→ **PROBLEM TO SOLVE**
Restate all the data word for word and omit the pictures.

→ **INPUT MATERIAL**
########################################
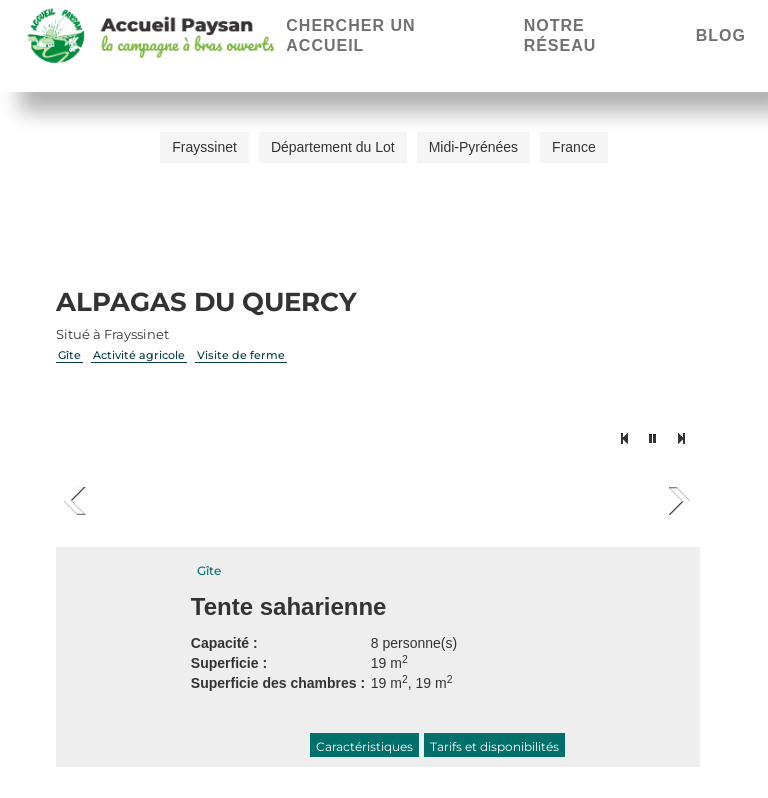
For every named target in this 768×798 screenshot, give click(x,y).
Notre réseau (560, 35)
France (574, 147)
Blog (721, 35)
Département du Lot (333, 147)
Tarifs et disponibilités (494, 746)
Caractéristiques (364, 746)
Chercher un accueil (350, 35)
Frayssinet (204, 147)
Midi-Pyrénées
########################################
→ **TASK ANSWER**
For every named target in this 768×798 screenshot, give click(x,y).
Notre réseau (560, 35)
France (574, 147)
Blog (721, 35)
Département du Lot (333, 147)
Tarifs et disponibilités (494, 746)
Caractéristiques (364, 746)
Chercher un accueil (350, 35)
Frayssinet (204, 147)
Midi-Pyrénées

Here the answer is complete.